- Problem description -
Apart from the pictures, which must be omitted, restate the data exactly.

*** Opening of Data shown ***

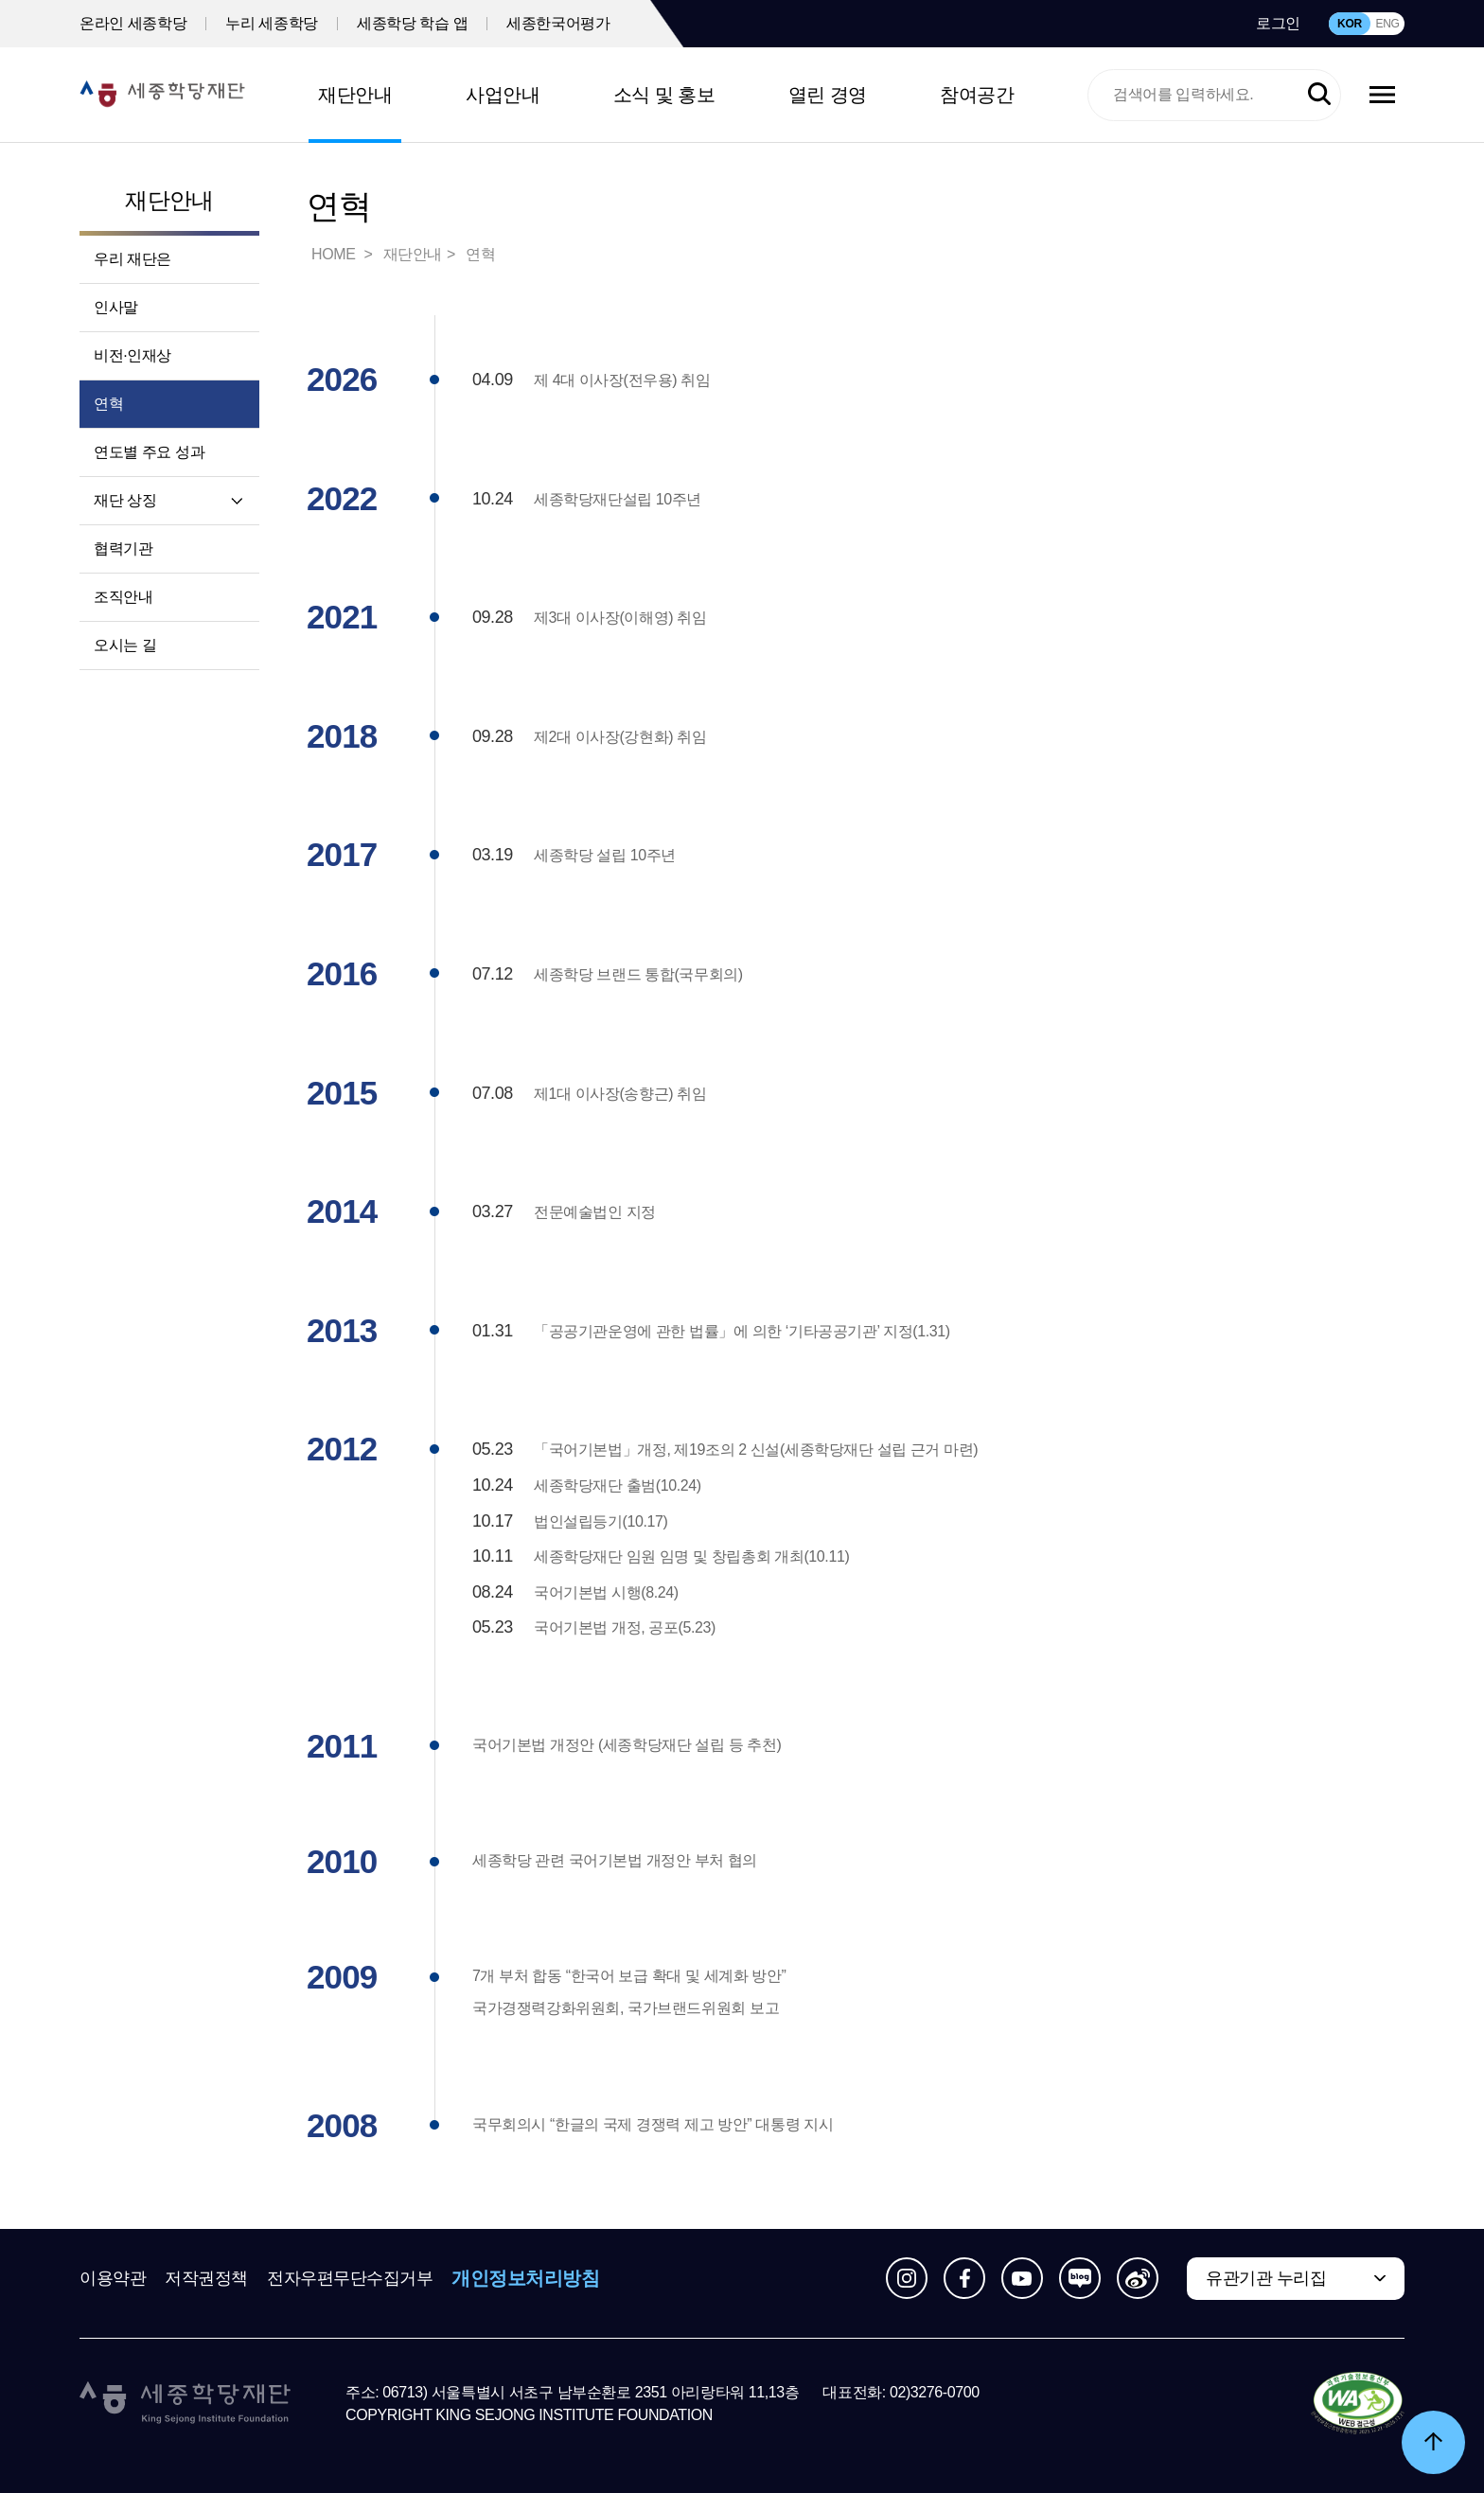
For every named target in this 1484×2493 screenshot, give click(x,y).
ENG (1387, 23)
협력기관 (123, 548)
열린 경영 (827, 94)
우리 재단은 (132, 259)
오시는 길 (125, 645)
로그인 (1278, 23)
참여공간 (977, 94)
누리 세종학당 (271, 23)
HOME (335, 254)
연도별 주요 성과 (149, 452)
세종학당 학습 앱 (412, 23)
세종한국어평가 (558, 23)
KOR (1349, 23)
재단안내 (355, 94)
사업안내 (502, 94)
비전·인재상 (132, 355)
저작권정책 (206, 2278)
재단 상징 (125, 500)
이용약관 (113, 2278)
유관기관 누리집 (1266, 2278)
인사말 (116, 307)
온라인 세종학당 (133, 23)
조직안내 (123, 597)
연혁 (108, 404)
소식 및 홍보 (664, 94)
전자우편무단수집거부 (350, 2278)
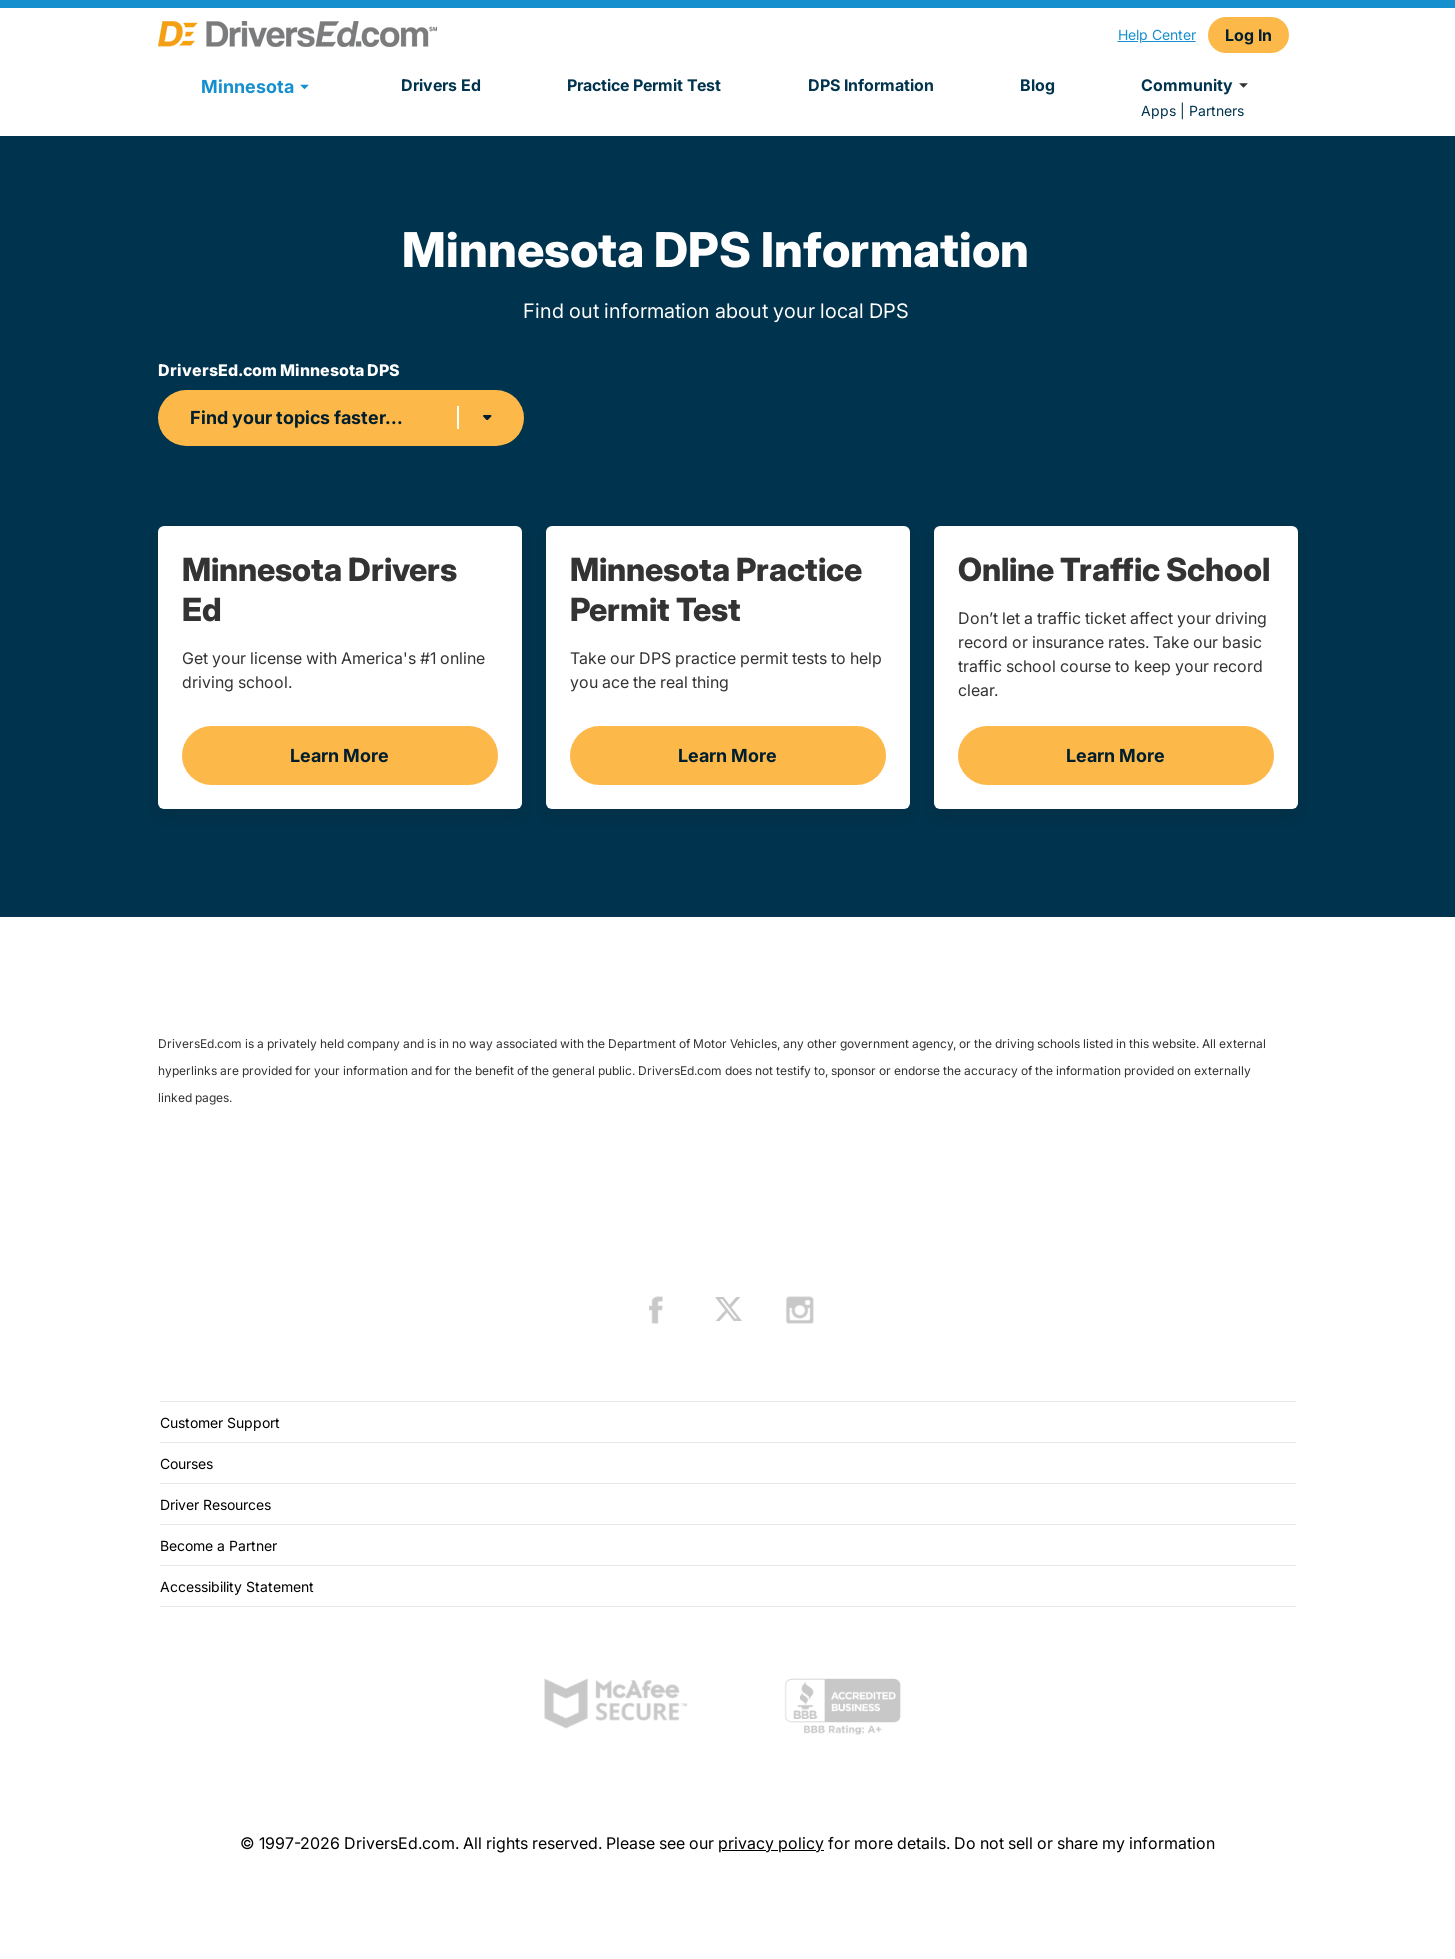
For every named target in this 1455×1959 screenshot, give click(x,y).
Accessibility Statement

*** Close of Data shown ***

- Answer space -
For every named target in this 1484×2493 screenshot, give click(x,y).
ENG (1387, 23)
협력기관 (123, 548)
열린 경영 (827, 94)
우리 재단은 (132, 259)
오시는 길 (125, 645)
로그인 (1278, 23)
참여공간 (977, 94)
누리 세종학당 (271, 23)
HOME (335, 254)
연도별 주요 성과 (149, 452)
세종학당 학습 앱 (412, 23)
세종한국어평가 (558, 23)
KOR (1349, 23)
재단안내 (355, 94)
사업안내 (502, 94)
비전·인재상 (132, 355)
저작권정책 (206, 2278)
재단 상징 (125, 500)
이용약관 (113, 2278)
유관기관 누리집 (1266, 2278)
인사말 (116, 307)
온라인 세종학당 (133, 23)
조직안내 (123, 597)
연혁 (108, 404)
소식 및 홍보 (664, 94)
전자우편무단수집거부 (350, 2278)
For every named target in this 1455×1959 screenshot, give click(x,y).
Accessibility Statement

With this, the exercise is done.